Installation

Required packages

pygtc is compatible with Python 2.7 and 3.6 and requires the following packages:

  • numpy >= 1.5

  • matplotlib >= 1.5.3 (preferably >= 2.0)

  • scipy (optional)

  • nose (optional – only needed for running unit tests)

  • nose-exclude (optional – only needed for running unit tests)

Downloading and installing

The latest stable version of pygtc is hosted at PyPi.

If you like pip, you can install with:

pip install pygtc

Or, alternatively, download and extract the tarball from the above link and then install from source with:

cd /path/to/pygtc
python setup.py install

Development

Development happens at github. You can clone the repo with:

git clone https://github.com/SebastianBocquet/pygtc

And you can install it in developer mode with pip:

pip install -e /path/to/pygtc

or from source:

cd /path/to/pygtc
python setup.py develop

Running tests

For tests to for sure run properly, you’ll want to have matplotlib v2 or greater installed. If you are using an earlier version you’ll need at least matplotlib v1.5.3, as they fixed a bug in their image_comparison decorator, but several tests will fail anyhow due to slightly different image sizes (v1.5 adds 5 pixels in the x-dimension for some reason). You’ll need nose installed to run the tests, although pygtc functions fine without it. You should also install nose-exclude to make sure that the right matplotlib backend gets loaded with the tests. You also should have the Arial font installed, as that is pygtc’s default font and tests will “fail” if matplotlib falls back on Bitstream Vera Sans (even though the images produced might look perfectly fine). Test base images were produced on Mac OSX using the Agg backend and if you are on another system there is no guarantee that you will get a pixel-perfect copy of what the Agg backend produces. However, the images produced by the tests should still look great! They are saved to a folder called result_images in whatever directory you ran the tests from.
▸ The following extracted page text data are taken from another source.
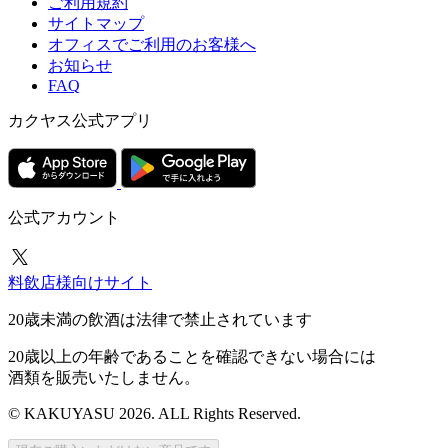
ご利用規約
サイトマップ
オフィスでご利用のお客様へ
お知らせ
FAQ
カクヤス公式アプリ
公式アカウント
料飲店様向けサイト
20歳未満の飲酒は法律で禁止されています
20歳以上の年齢であることを確認できない場合には
酒類を販売いたしません。
© KAKUYASU 2026. ALL Rights Reserved.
There are two ways to run the test suite. You can use the nosetests utility from within the pygtc package directory:

cd /path/to/pygtc
nosetests

Or, you can run the tests as a script:

python /path/to/pygtc/tests/test_plotGTC.py

In either case, there are 25 tests to run, and it should take between 20-30 seconds to run them all. If the first test fails, there may be something wrong with your matplotlib install in general (or maybe something weird in your rcParams). If you are missing pandas or scipy, a few tests will be skipped. If you get a ton of errors make sure you read the first paragraph in this section and you have all the prerequisites installed. If matplotlib can’t find Arial and you recently installed it, delete your matplotlib font cache and try again. If errors persist, let us know at GitHub.

Contribution and/or bug reports

If you like this project and want to contribute, send a message over at the gitHub repo and get involved. If you find a bug, please open an issue at gitHub. Better yet, you can try and fix the bug and submit a pull request!